■ DATA FOR ANALYSIS ■
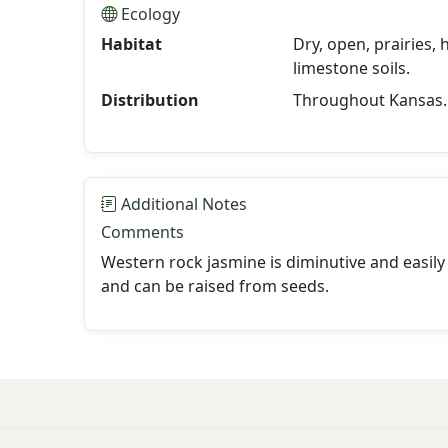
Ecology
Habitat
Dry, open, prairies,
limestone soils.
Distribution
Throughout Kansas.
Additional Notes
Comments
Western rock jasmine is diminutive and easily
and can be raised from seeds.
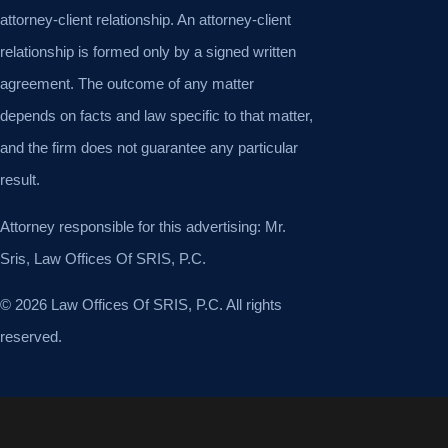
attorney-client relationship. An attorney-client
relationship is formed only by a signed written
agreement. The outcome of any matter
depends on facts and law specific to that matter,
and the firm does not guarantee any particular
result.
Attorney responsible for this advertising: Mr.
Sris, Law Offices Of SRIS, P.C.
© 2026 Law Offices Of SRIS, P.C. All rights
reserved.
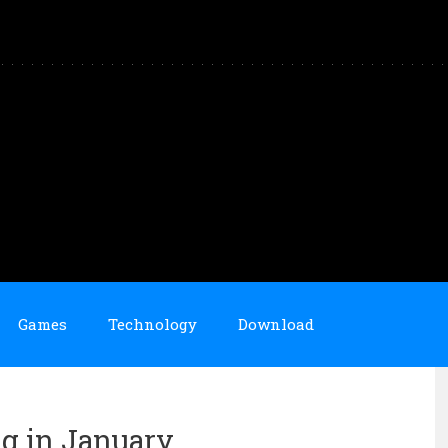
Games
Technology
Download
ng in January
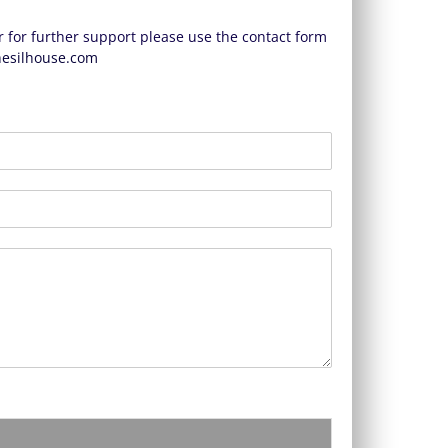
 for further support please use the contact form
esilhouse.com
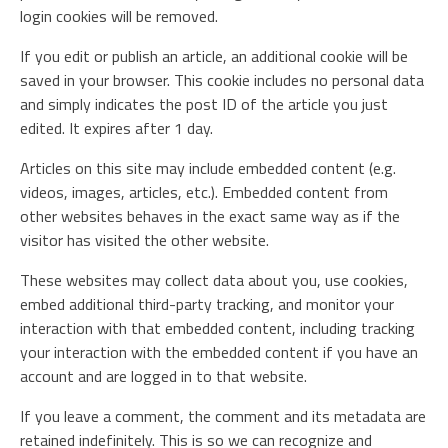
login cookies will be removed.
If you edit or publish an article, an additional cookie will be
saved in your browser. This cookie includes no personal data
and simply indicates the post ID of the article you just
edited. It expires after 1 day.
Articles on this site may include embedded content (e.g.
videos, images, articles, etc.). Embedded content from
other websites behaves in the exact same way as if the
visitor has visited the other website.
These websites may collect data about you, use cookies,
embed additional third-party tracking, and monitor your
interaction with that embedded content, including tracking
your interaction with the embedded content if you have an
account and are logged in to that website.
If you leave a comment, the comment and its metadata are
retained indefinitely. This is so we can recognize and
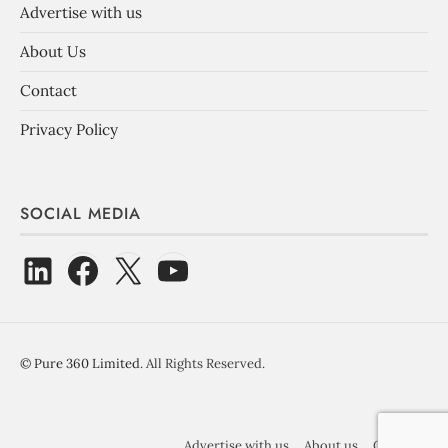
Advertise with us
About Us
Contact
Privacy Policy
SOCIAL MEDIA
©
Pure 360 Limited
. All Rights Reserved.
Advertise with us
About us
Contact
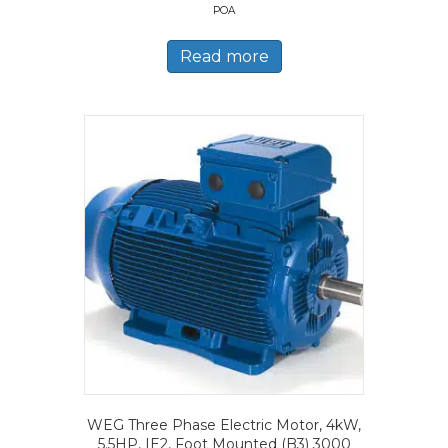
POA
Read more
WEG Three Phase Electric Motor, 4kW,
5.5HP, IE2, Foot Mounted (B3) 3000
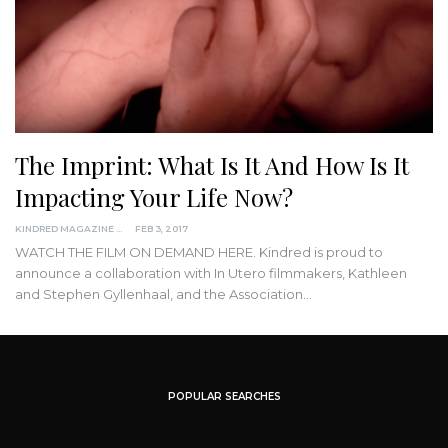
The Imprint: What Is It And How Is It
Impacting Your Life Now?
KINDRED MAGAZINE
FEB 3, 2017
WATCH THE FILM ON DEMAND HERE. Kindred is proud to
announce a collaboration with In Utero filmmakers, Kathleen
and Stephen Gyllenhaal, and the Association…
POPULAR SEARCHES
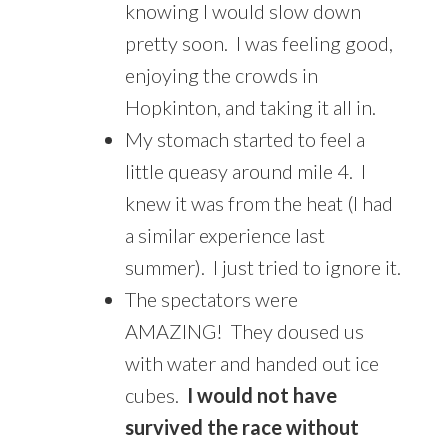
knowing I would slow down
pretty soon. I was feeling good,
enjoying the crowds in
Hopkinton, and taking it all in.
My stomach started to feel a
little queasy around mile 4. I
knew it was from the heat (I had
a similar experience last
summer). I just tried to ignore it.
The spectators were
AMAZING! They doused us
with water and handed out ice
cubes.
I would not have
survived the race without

* * *

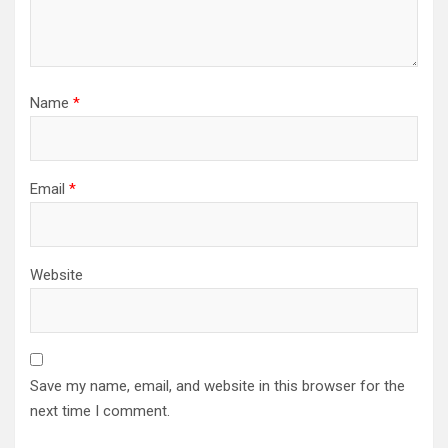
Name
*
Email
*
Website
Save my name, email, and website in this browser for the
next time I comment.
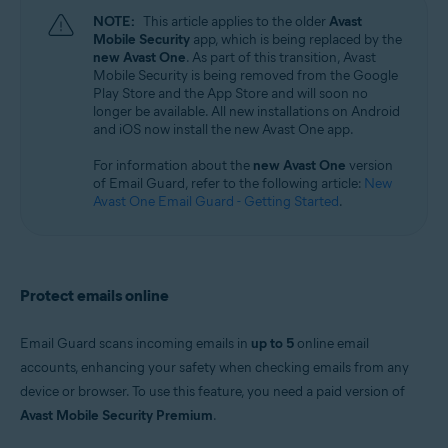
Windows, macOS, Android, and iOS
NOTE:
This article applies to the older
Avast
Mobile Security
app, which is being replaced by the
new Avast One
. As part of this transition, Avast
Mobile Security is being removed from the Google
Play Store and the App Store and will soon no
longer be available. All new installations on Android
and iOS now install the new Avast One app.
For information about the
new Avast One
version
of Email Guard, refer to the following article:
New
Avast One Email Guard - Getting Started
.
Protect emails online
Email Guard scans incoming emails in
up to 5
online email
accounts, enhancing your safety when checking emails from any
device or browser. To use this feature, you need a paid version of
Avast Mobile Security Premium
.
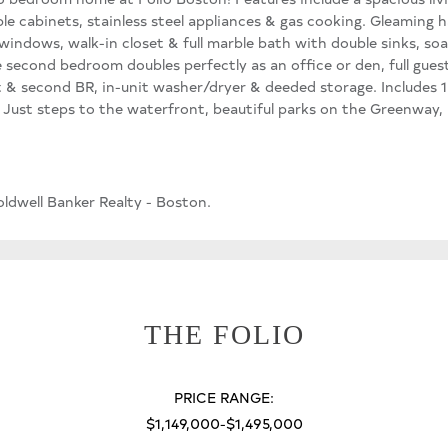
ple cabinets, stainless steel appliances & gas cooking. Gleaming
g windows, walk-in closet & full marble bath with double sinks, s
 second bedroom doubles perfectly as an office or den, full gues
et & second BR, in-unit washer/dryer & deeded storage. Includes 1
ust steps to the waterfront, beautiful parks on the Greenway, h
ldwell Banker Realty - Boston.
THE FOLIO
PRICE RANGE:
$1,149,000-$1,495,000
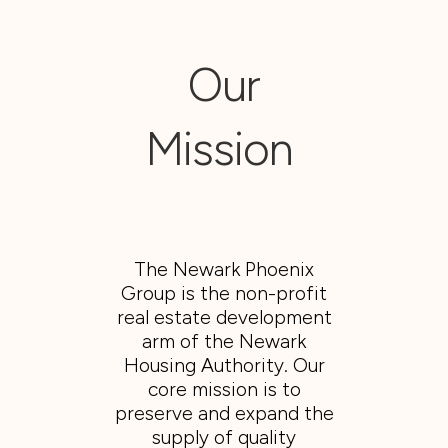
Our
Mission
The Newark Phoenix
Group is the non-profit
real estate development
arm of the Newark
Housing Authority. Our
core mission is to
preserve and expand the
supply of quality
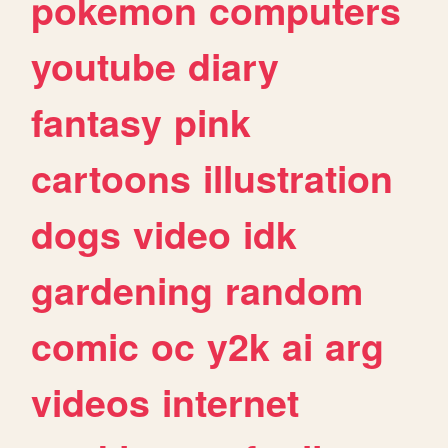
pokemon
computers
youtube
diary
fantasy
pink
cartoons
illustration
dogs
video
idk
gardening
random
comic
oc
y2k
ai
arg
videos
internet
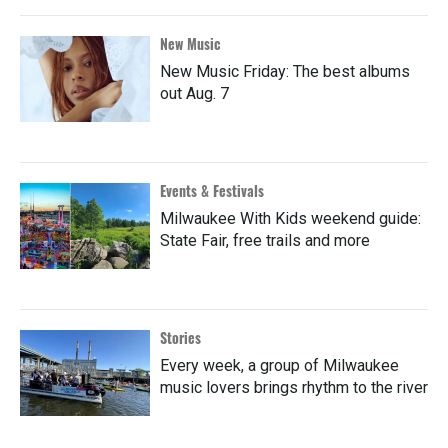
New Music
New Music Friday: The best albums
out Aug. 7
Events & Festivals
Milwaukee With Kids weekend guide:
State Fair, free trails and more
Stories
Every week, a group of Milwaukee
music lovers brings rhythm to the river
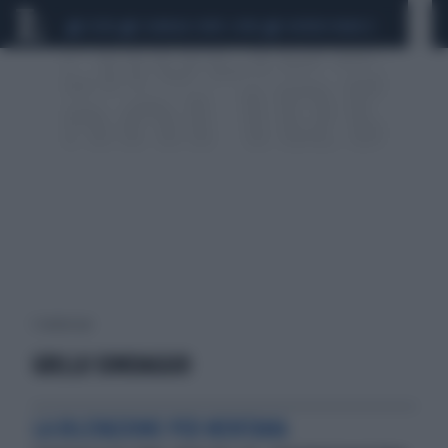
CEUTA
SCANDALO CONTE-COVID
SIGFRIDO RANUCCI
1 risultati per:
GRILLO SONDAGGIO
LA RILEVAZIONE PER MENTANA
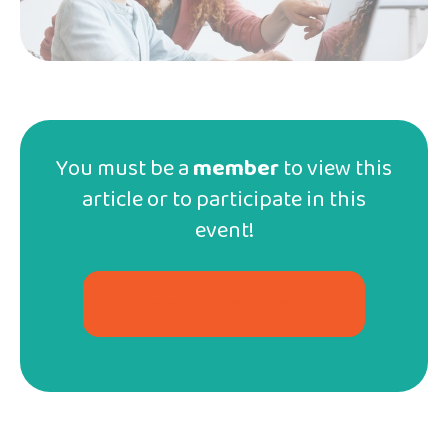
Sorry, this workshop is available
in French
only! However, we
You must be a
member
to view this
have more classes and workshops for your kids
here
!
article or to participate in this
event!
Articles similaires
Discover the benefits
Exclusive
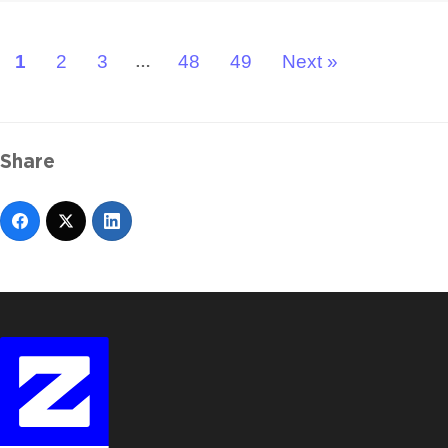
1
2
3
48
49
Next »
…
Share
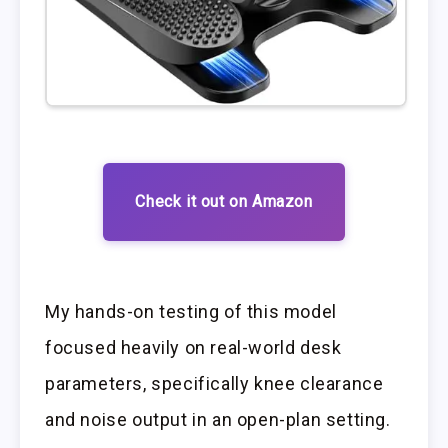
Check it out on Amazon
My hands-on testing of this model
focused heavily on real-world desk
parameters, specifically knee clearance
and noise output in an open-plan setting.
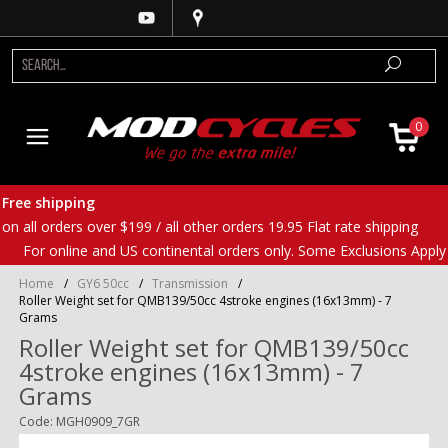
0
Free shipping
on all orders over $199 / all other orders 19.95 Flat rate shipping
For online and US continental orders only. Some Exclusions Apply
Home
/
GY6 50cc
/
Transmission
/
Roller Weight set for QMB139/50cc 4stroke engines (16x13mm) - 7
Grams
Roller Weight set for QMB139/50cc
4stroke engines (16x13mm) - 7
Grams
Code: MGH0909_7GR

--

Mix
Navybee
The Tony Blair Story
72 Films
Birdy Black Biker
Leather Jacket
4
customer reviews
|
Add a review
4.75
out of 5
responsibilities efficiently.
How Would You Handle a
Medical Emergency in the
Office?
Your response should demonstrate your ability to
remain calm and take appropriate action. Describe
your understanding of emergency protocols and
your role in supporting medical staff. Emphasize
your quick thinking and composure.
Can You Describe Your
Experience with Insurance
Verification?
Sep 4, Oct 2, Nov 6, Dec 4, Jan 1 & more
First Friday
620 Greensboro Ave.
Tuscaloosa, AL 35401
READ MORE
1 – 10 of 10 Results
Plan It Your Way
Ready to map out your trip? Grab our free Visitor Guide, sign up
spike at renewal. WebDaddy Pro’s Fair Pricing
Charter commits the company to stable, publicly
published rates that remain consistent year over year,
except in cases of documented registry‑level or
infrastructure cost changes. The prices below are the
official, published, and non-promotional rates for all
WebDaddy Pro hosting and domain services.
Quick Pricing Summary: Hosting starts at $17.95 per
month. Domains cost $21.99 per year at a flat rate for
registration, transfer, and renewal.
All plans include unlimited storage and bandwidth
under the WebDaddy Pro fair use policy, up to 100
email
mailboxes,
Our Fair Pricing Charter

■ TASK STATEMENT ■
Restate word for word the lines in the material above from the one with "How Would You Handle a" to the one with "Our Fair Pricing Charter"; both of those lines count, and nothing else does.

■ ANSWER SECTION ■
How Would You Handle a
Medical Emergency in the
Office?
Your response should demonstrate your ability to
remain calm and take appropriate action. Describe
your understanding of emergency protocols and
your role in supporting medical staff. Emphasize
your quick thinking and composure.
Can You Describe Your
Experience with Insurance
Verification?
Sep 4, Oct 2, Nov 6, Dec 4, Jan 1 & more
First Friday
620 Greensboro Ave.
Tuscaloosa, AL 35401
READ MORE
1 – 10 of 10 Results
Plan It Your Way
Ready to map out your trip? Grab our free Visitor Guide, sign up
spike at renewal. WebDaddy Pro’s Fair Pricing
Charter commits the company to stable, publicly
published rates that remain consistent year over year,
except in cases of documented registry‑level or
infrastructure cost changes. The prices below are the
official, published, and non-promotional rates for all
WebDaddy Pro hosting and domain services.
Quick Pricing Summary: Hosting starts at $17.95 per
month. Domains cost $21.99 per year at a flat rate for
registration, transfer, and renewal.
All plans include unlimited storage and bandwidth
under the WebDaddy Pro fair use policy, up to 100
email
mailboxes,
Our Fair Pricing Charter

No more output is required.